TO DO — The full listing is to be returned exactly as given, but without pictures.

EXCERPTED DATA —
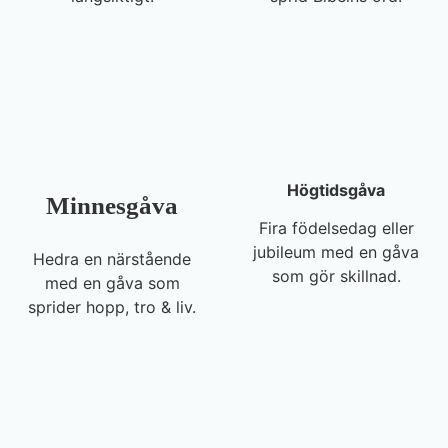
Högtidsgåva
Minnesgåva
Fira födelsedag eller
jubileum med en gåva
Hedra en närstående
som gör skillnad.
med en gåva som
sprider hopp, tro & liv.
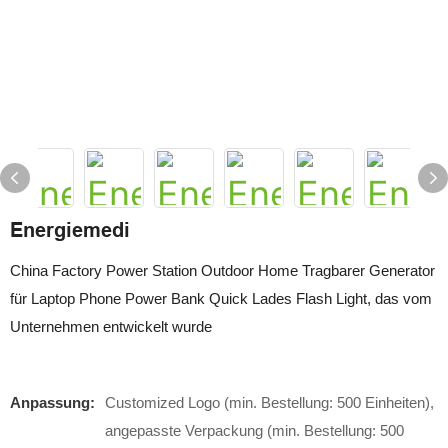
Energiemedi
China Factory Power Station Outdoor Home Tragbarer Generator
für Laptop Phone Power Bank Quick Lades Flash Light, das vom
Unternehmen entwickelt wurde
Anpassung:
Customized Logo (min. Bestellung: 500 Einheiten),
angepasste Verpackung (min. Bestellung: 500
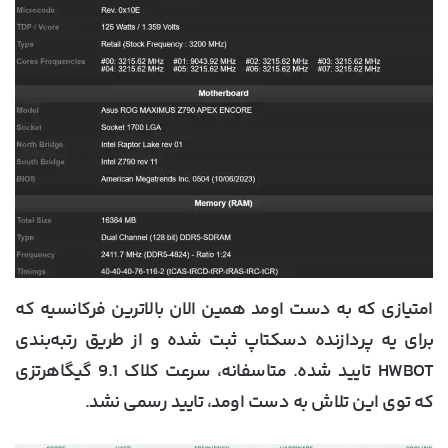
امتیازی که به دست اومد همین الان بالاترین فرکانسیه که
برای یه پردازنده دسکتاپ ثبت شده و از طریق رتبه‌بندی
HWBOT تایید شده. متاسفانه، سرعت کلاک 9.1 گیگاهرتزی
که توی این تلاش به دست اومد، تایید رسمی نشد.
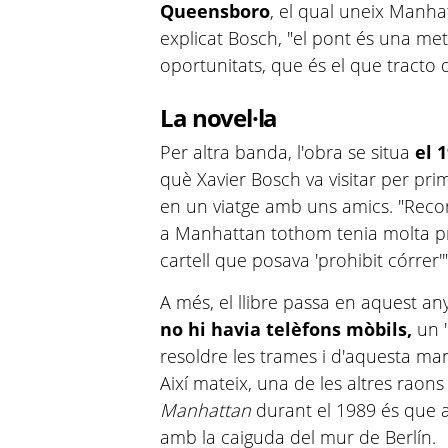
Queensboro
, el qual uneix Manha
explicat Bosch, "el pont és una met
oportunitats, que és el que tracto d
La novel·la
Per altra banda, l'obra se situa
el 
què Xavier Bosch va visitar per pri
en un viatge amb uns amics. "Reco
a Manhattan tothom tenia molta pr
cartell que posava 'prohibit córrer'
A més, el llibre passa en aquest a
no hi havia telèfons mòbils,
un "
resoldre les trames i d'aquesta man
Així mateix, una de les altres raons
Manhattan
durant el 1989 és que a
amb la caiguda del mur de Berlín.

TASK OUTPUT —
Högtidsgåva
Minnesgåva
Fira födelsedag eller
jubileum med en gåva
Hedra en närstående
som gör skillnad.
med en gåva som
sprider hopp, tro & liv.
Energiemedi
China Factory Power Station Outdoor Home Tragbarer Generator
für Laptop Phone Power Bank Quick Lades Flash Light, das vom
Unternehmen entwickelt wurde
Anpassung:
Customized Logo (min. Bestellung: 500 Einheiten),
angepasste Verpackung (min. Bestellung: 500
امتیازی که به دست اومد همین الان بالاترین فرکانسیه که
برای یه پردازنده دسکتاپ ثبت شده و از طریق رتبه‌بندی
HWBOT تایید شده. متاسفانه، سرعت کلاک 9.1 گیگاهرتزی
که توی این تلاش به دست اومد، تایید رسمی نشد.
Queensboro
, el qual uneix Manha
explicat Bosch, "el pont és una met
oportunitats, que és el que tracto d
La novel·la
Per altra banda, l'obra se situa
el 
què Xavier Bosch va visitar per pri
en un viatge amb uns amics. "Reco
a Manhattan tothom tenia molta pr
cartell que posava 'prohibit córrer'
A més, el llibre passa en aquest a
no hi havia telèfons mòbils,
un "
resoldre les trames i d'aquesta man
Així mateix, una de les altres raons
Manhattan
durant el 1989 és que a
amb la caiguda del mur de Berlín.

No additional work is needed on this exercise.